From a reader:
I went to Confession the other day before a Tridentine Mass, and the confessor said the prayers of absolution in Latin. I know this is permitted, but is it encouraged in the same way as Latin in the liturgy of the Mass? After all, it seems that the prayers in Confession are said to be heard by the penitent as much as by God.
When you say “hear” I assume you mean “understand” the words.
The best part of this was that you got to go to confession! Wasn’t that great? HURRAY! Right?
If this was before Mass in the Extraordinary Form then the priest probably said the words of absolution also in the Extraordinary Form. If you go to Holy Mass in the Extraordinary Form, it shouldn’t be a surprise that when confessions are heard the priest uses the EF also for the words of absolution… in Latin.
The Latin is so precise. The Latin is so clear. The Latin is so… Catholic.
It may be of a certain immediate comfort to “hear” the words of absolution and “understand” them because they are in English, but consider the following.
Because of the way some priests screw around with the form of absolution in English, when you hear Latin your first reaction ought to be “LATIN! Thanks be to God! I can relax!” When you hear Latin, you know the priest is dedicated to getting it right and you don’t have to doubt what is going to happen next.

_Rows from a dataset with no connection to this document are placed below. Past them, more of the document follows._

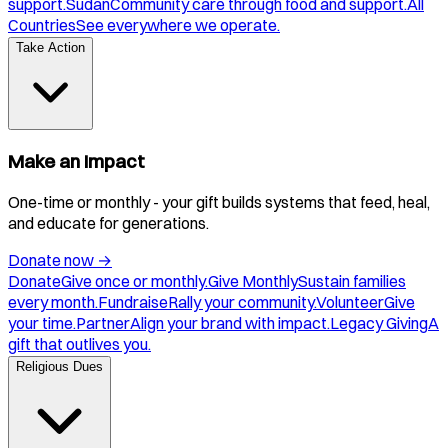
support.
Sudan
Community care through food and support.
All
Countries
See everywhere we operate.
Take Action
Make an Impact
One-time or monthly - your gift builds systems that feed, heal,
and educate for generations.
Donate now
→
Donate
Give once or monthly.
Give Monthly
Sustain families
every month.
Fundraise
Rally your community.
Volunteer
Give
your time.
Partner
Align your brand with impact.
Legacy Giving
A
gift that outlives you.
Religious Dues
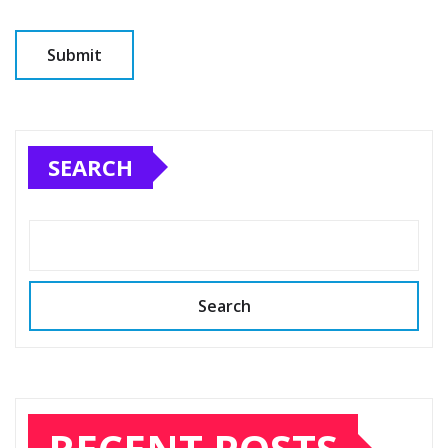
SEARCH
Search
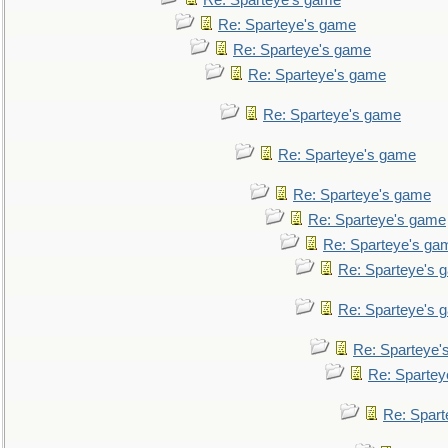
Re: Sparteye's game
Re: Sparteye's game
Re: Sparteye's game
Re: Sparteye's game
Re: Sparteye's game
Re: Sparteye's game
Re: Sparteye's game
Re: Sparteye's game
Re: Sparteye's ga
Re: Sparteye's 
Re: Sparteye's 
Re: Sparteye'
Re: Spartey
Re: Spar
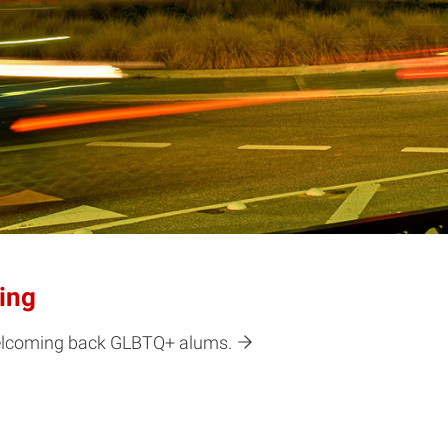
ing
 welcoming back GLBTQ+ alums.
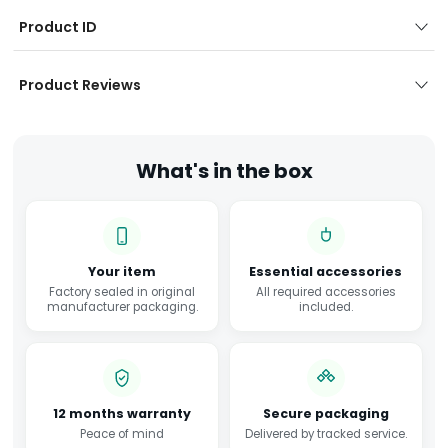
Product ID
Product Reviews
What's in the box
Your item
Essential accessories
Factory sealed in original
All required accessories
manufacturer packaging.
included.
12 months warranty
Secure packaging
Peace of mind
Delivered by tracked service.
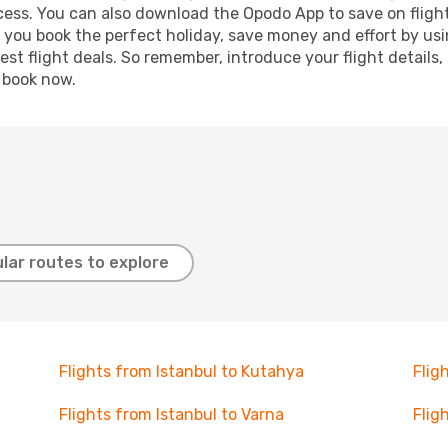
ocess. You can also download the Opodo App to save on fligh
p you book the perfect holiday, save money and effort by us
st flight deals. So remember, introduce your flight details,
, book now.
lar routes to explore
Flights from Istanbul to Kutahya
Flig
Flights from Istanbul to Varna
Flig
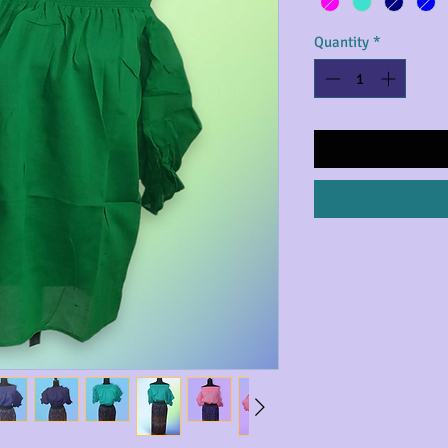
Quantity
*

Furthermore, Catholics know that they don’t have to see, hear or feel a sacrament take place. We don’t have to understand everything, we believe. In one apartment I had in Rome I had radiators. I never actually felt any heat from them. I assumed the heat was some sort of sacramental heat. The radiator was the outward sign, the clanking of the radiators a couple times a day was the form, and I, therefore, believed that I was warmer even though I didn’t feel warmer. I didn’t understand why things in Rome didn’t work the way they ought to, but I had faith and hope, though my love was defective when it came to building maintenance.

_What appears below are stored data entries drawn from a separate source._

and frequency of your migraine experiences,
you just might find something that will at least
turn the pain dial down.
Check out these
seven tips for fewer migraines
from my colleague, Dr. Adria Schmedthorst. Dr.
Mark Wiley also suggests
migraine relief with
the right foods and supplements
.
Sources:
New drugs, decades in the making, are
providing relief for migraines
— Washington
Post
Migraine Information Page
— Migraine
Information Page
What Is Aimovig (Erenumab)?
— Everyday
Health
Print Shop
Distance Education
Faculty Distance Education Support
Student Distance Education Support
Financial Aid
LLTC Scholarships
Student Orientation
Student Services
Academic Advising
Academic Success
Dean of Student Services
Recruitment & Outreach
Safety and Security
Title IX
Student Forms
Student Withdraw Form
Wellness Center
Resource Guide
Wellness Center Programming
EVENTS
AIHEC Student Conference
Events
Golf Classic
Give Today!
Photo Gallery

Okay, that’s a bad analogy, since the radiators didn’t do what they were supposed to do, which was heat my apartment. Seriously, sacraments work better than Roman radiators.
The matter of the Sacrament of Penance is the telling of your sins. The form is the formula of absolution spoken by the validly priest who has faculties. Even if you can’t hear Father say it, you have been absolved. If you were deaf, you would still be absolved. If the priest were speaking in, say, Tamil, you would still be absolved, provided he used the right form.
Even if the priest were to speak in Latin… imagine that, in the Latin Church… you are still absolved!
The fact that God forgives our hideous black sins, each one of which is worthy of eternal damnation and perpetual agony in the deep cinders of Hell, is a great and consoling mystery. Frankly, I must confess that when I hear the words spoken in English I am incapable of understanding – more than if they were in Latin or in Tamil – the mystery of Jesus’ Sacrifice, or God the Father’s mercy, or the return of the Holy Spirit to the ignominious temple which is my soul.
Let the words of absolution be mysterious. Let mystery be mystery. Seek encounters with mystery when our sacred rites are enacted.
I don’t want to underplay the dimension of immediate human comfort we can derive from hearing the words of absolution. Absolution is one of those moments in life when we are the most exposed and the most hopeful. Focus, therefore, on the fact of the absolution and the mystery you encounter in the moment.
The use of Latin should put you at ease that the right form was used. In a pinch, you can always follow the English translation.
But you asked “is it encouraged?”
Holy Church does, in fact, encourage the use of Latin. Latin is the language of our Latin Church. However, for pastoral reasons, the vernacular can be used as well. Therefore, I will assert that, yes, the Church encourages Latin, even for the Sacrament of Penance. That is, the Sacrament of Penance – properly celebrated – is encouraged, and in the Latin Church we Latins use Latin for our sacraments. Remember that the proper language of the Ordinary Form is unquestionably Latin.
Love the Latin. Need the Latin. Request the Latin.